About this exercise -> In the records below, find the line with "ごはんを食べるところ（持ち込みOK!）もありますし、授", then retype it and every following line exactly, stopping after the line with "Nuestras politicas". Leave the pictures out.

Material supplied ->
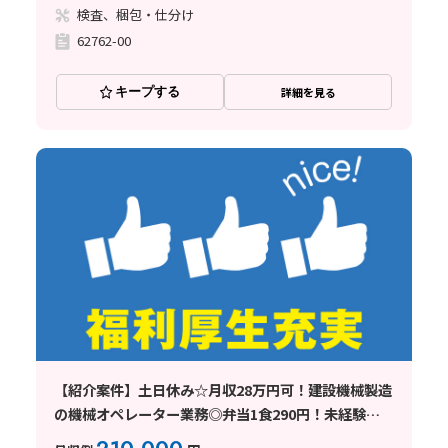
検査、梱包・仕分け
62762-00
キープする
詳細を見る
【紹介案件】土日休み☆月収28万円可！建設機械製造
の機械オペレーター業務◎弁当1食290円！未経験
OK♪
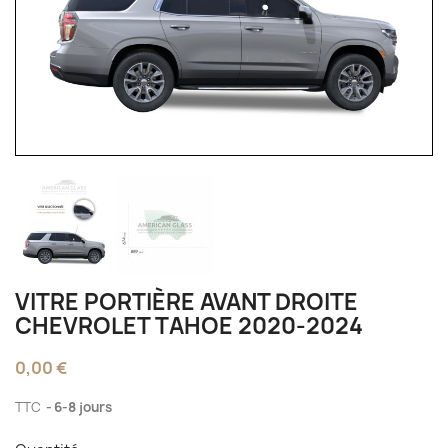
VITRE PORTIÈRE AVANT DROITE
CHEVROLET TAHOE 2020-2024
0,00 €
TTC
6-8 jours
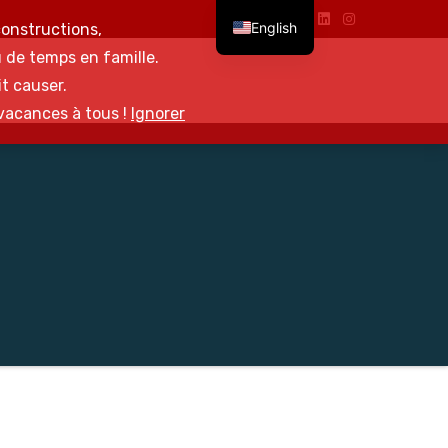
English
onstructions,
 de temps en famille.
t causer.
vacances à tous !
Ignorer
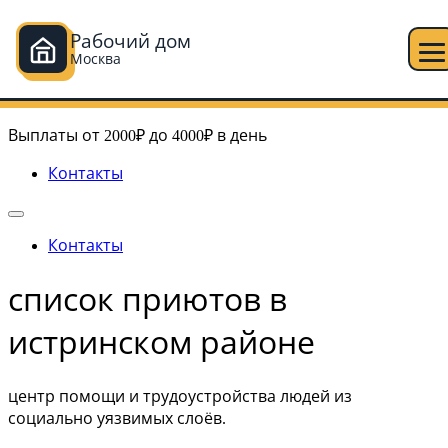
Рабочий дом
Москва
Перейти
Рабочий дом в Москве
к
Выплаты от 2000₽ до 4000₽ в день
содержимому
Контакты
Контакты
список приютов в
истринском районе
центр помощи и трудоустройства людей из
социально уязвимых слоёв.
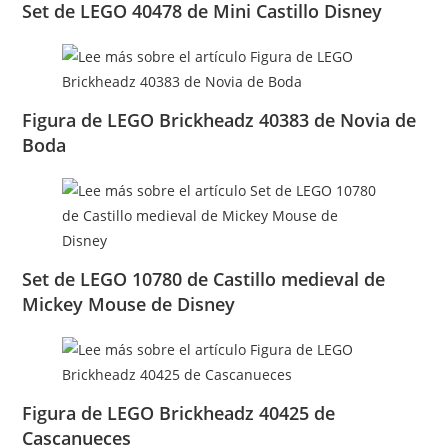
Set de LEGO 40478 de Mini Castillo Disney
Figura de LEGO Brickheadz 40383 de Novia de
Boda
Set de LEGO 10780 de Castillo medieval de
Mickey Mouse de Disney
Figura de LEGO Brickheadz 40425 de
Cascanueces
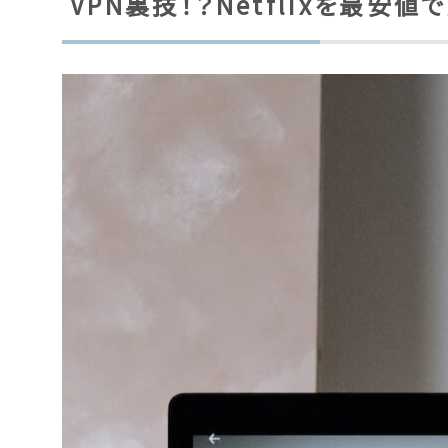
VPN裏技！？Netflixを最安値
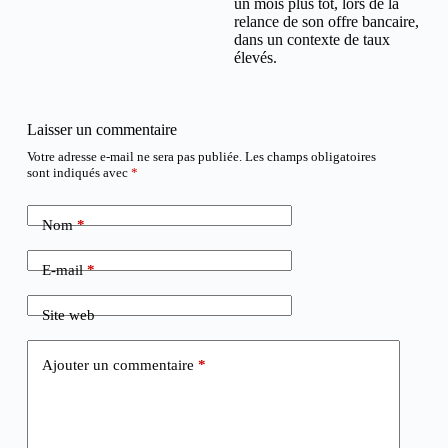
un mois plus tôt, lors de la
relance de son offre bancaire,
dans un contexte de taux
élevés.
Laisser un commentaire
Votre adresse e-mail ne sera pas publiée.
Les champs obligatoires
sont indiqués avec
*
Nom
*
E-mail
*
Site web
Ajouter un commentaire
*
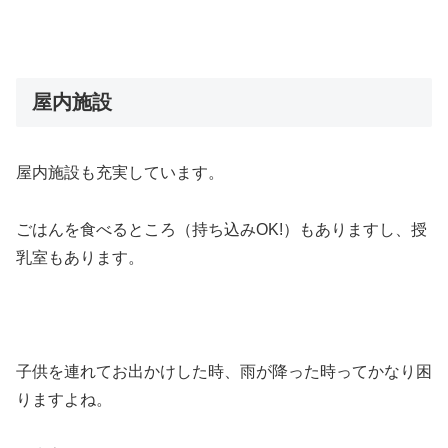
屋内施設
屋内施設も充実しています。
ごはんを食べるところ（持ち込みOK!）もありますし、授
乳室もあります。
子供を連れてお出かけした時、雨が降った時ってかなり困
りますよね。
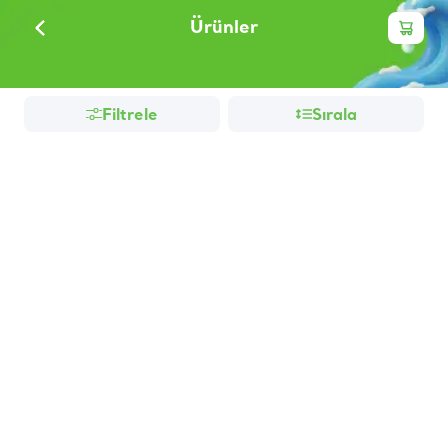
Ürünler
Filtrele
Sırala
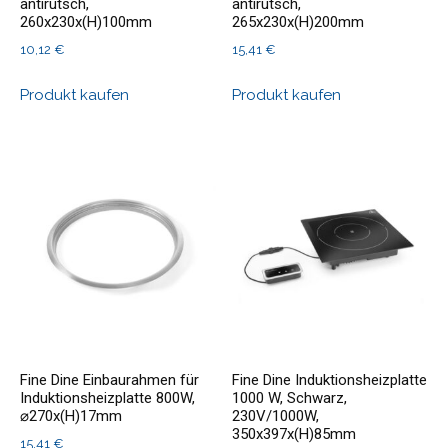
antirutsch,
antirutsch,
260x230x(H)100mm
265x230x(H)200mm
10,12
€
15,41
€
Produkt kaufen
Produkt kaufen
Fine Dine Einbaurahmen für
Fine Dine Induktionsheizplatte
Induktionsheizplatte 800W,
1000 W, Schwarz,
⌀270x(H)17mm
230V/1000W,
350x397x(H)85mm
15,41
€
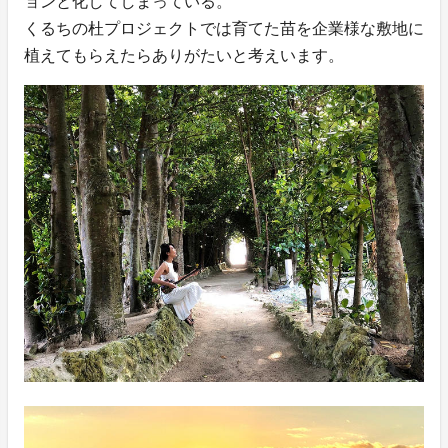
ョンと化してしまっている。
くるちの杜プロジェクトでは育てた苗を企業様な敷地に
植えてもらえたらありがたいと考えいます。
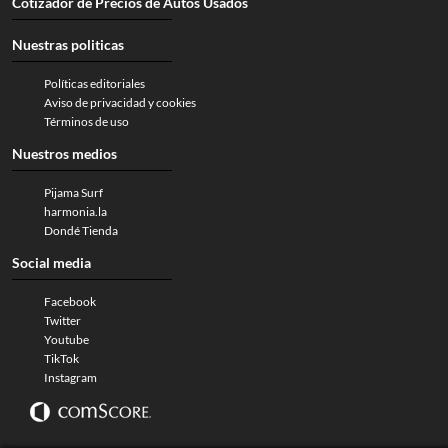
Cotizador de Precios de Autos Usados
Nuestras politicas
Políticas editoriales
Aviso de privacidad y cookies
Términos de uso
Nuestros medios
Pijama Surf
harmonia.la
Dondé Tienda
Social media
Facebook
Twitter
Youtube
TikTok
Instagram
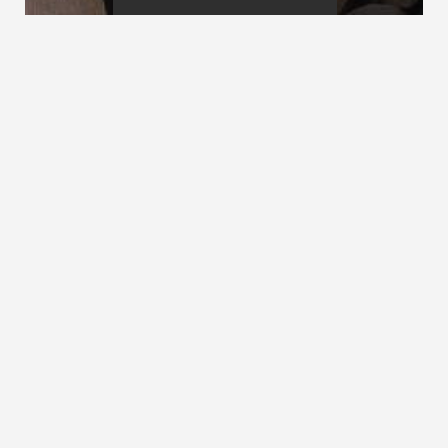
Metalltreppen
Mittelholmtreppe
Mindestpodesttiefe
siehe
Podestmaße
ZURÜCK ZUM LEXIKON
NACH OBEN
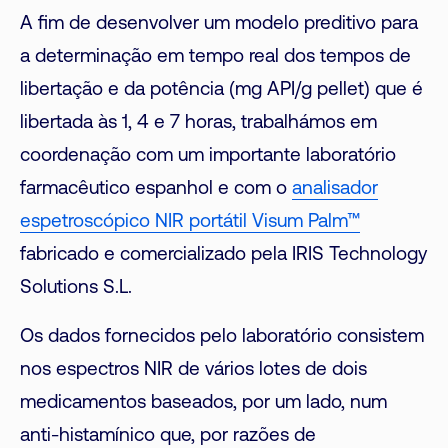
A fim de desenvolver um modelo preditivo para
a determinação em tempo real dos tempos de
libertação e da potência (mg API/g pellet) que é
libertada às 1, 4 e 7 horas, trabalhámos em
coordenação com um importante laboratório
farmacêutico espanhol e com o
analisador
espetroscópico NIR portátil Visum Palm™
fabricado e comercializado pela IRIS Technology
Solutions S.L.
Os dados fornecidos pelo laboratório consistem
nos espectros NIR de vários lotes de dois
medicamentos baseados, por um lado, num
anti-histamínico que, por razões de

Written solution ->
ごはんを食べるところ（持ち込みOK!）もありますし、授
乳室もあります。
子供を連れてお出かけした時、雨が降った時ってかなり困
りますよね。
Ürünler
Filtrele
Sırala
antirutsch,
antirutsch,
260x230x(H)100mm
265x230x(H)200mm
10,12
€
15,41
€
Produkt kaufen
Produkt kaufen
Fine Dine Einbaurahmen für
Fine Dine Induktionsheizplatte
Induktionsheizplatte 800W,
1000 W, Schwarz,
⌀270x(H)17mm
230V/1000W,
350x397x(H)85mm
15,41
€
ョンと化してしまっている。
くるちの杜プロジェクトでは育てた苗を企業様な敷地に
植えてもらえたらありがたいと考えいます。
Cotizador de Precios de Autos Usados
Nuestras politicas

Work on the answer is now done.